Investigadores del Centro de Ciencias del Deporte de la Universidad de Oregón recientemente publicaron un interesante artículo (ver: Jessica K. Atencio et al., “Comparison of thermoregulatory, cardiovascular, and immune responses to different passive heat therapy modalities”, American Journal of Physiology-Regulatory, Integrative and Comparative Physiology, 2025; 329 (1): R20 DOI: 10.1152/ajpregu.00012.2025) sobre el efecto en el cuerpo de entrar a tinas de agua caliente contra otras opciones como saunas tradicionales o modernas saunas infrarrojas.

Encontraron que la elevación de la temperatura corporal es más eficiente en tinas de agua caliente lo cual incrementa el flujo sanguíneo y la actividad inmune, así mismo estos baños tienen efectos notables en los marcadores de inflamación.  Todos estos efectos persisten después de la sesión lo cual sugiere un beneficio general en salud.  Para las personas que no son capaces, o no desean, realizar ejercicio, las terapias de calor representan una eficiente alternativa.

La inmersión del cuerpo en agua caliente produce una elevación de su temperatura que afecta varios procesos fisiológicos como bajar la presión sanguínea y activar elementos del sistema inmune.

Los investigadores afirman que: “Hemos comparado las formas más comunes utilizadas para el calentamiento pasivo, de hecho, no se habían realizado estudios comparativos como el nuestro”.

El estudio involucró a diez hombres y a diez mujeres entre 20 y 28 años de edad que realizan actividad física de modo regular.  Se dio seguimiento a varios indicadores clave como temperatura corporal, presión sanguínea, razón cardiaca (pulsos por minuto), salida cardiaca (cantidad de sangre bombeada por el corazón por minuto), niveles de células inmunes y marcadores de inflamación.

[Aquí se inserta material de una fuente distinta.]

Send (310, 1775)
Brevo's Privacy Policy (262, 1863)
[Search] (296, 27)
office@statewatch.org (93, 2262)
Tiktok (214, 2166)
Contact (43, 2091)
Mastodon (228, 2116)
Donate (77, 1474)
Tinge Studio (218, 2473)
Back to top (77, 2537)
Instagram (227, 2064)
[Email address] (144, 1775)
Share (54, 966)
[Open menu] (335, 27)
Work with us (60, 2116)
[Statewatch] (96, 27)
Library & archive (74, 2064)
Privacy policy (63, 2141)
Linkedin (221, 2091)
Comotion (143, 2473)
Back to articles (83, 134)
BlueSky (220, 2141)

Las mediciones se tomaron antes, durante y después de cada tipo de exposición al calor (tina de agua caliente, sauna, y radiación infrarroja). Se encontró que la inmersión en agua caliente es el método que mayor impacto tiene para incrementar la temperatura corporal y lograr aumentar el flujo sanguíneo, de hecho, la presión del flujo sanguíneo moviéndose en las venas y arterias es benéfico para la salud vascular.

Al analizar las muestras de sangre, la inmersión en agua caliente fue el único método que produjo una respuesta inflamatoria positiva y de células inmunes.

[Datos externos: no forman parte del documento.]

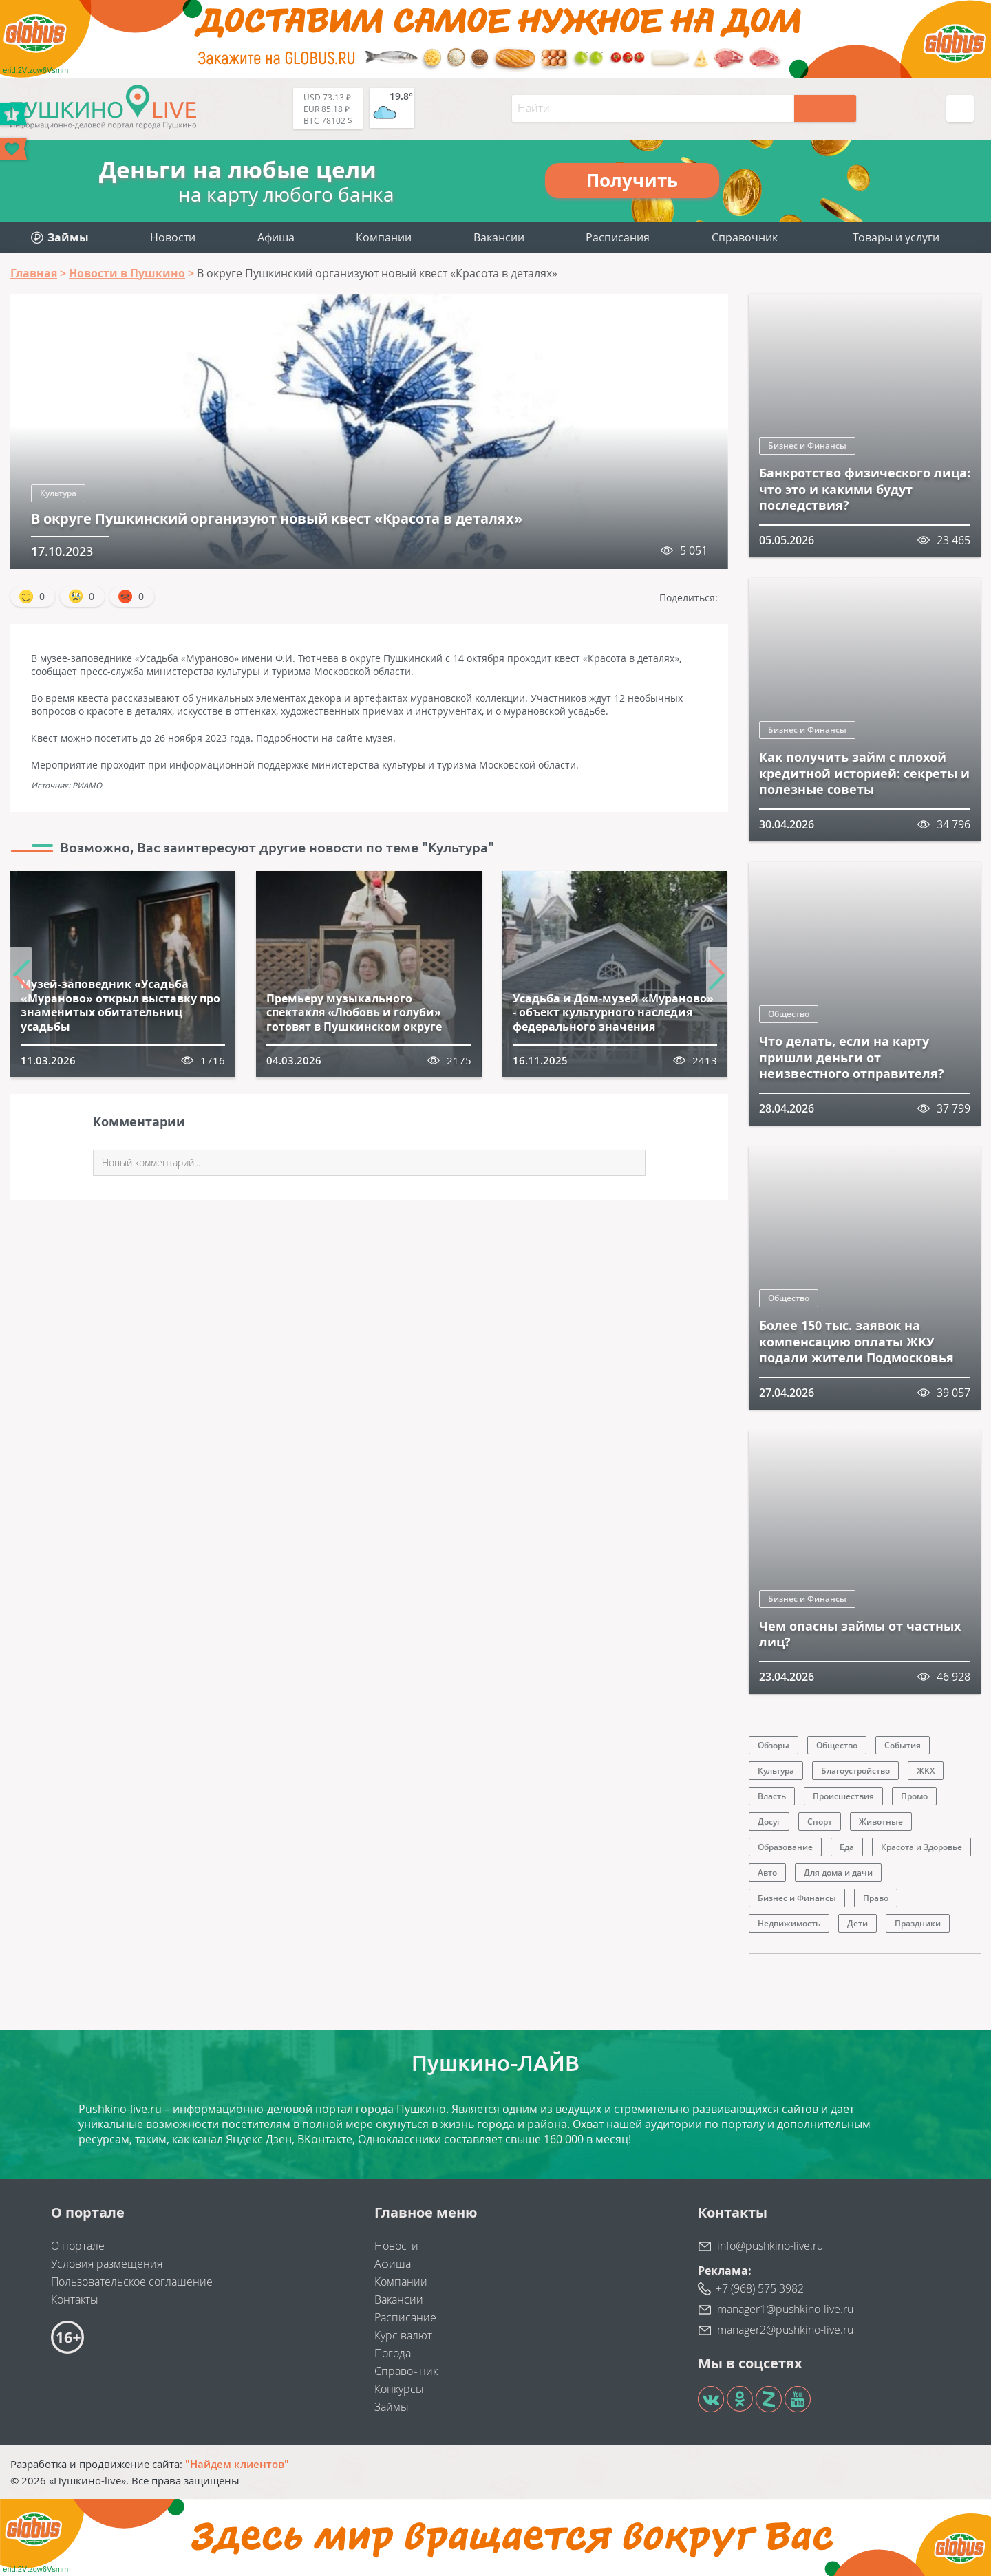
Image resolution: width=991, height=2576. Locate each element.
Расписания (618, 237)
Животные (881, 1821)
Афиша (276, 237)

En realidad, durante la inmersión en agua caliente los mecanismos corporales para disipar calor que típicamente son usados por el cuerpo cuando estamos en contacto con aire, como el sudar, pierden su eficiencia.  Los investigadores señalan que hacer ejercicio puede ofrecer ventajas similares o aún mayores sin embargo, para las personas que no pueden o que prefieren no hacer ejercicio, la terapia de calor es una de las mejores alternativas.

Ellos mencionan que: “Hacer ejercicio es el primer tratamiento no farmacológico para mejorar la salud, pero hay personas que no pueden o no desean hacer ejercicio y en estos casos la terapia térmica es un buen suplemento”.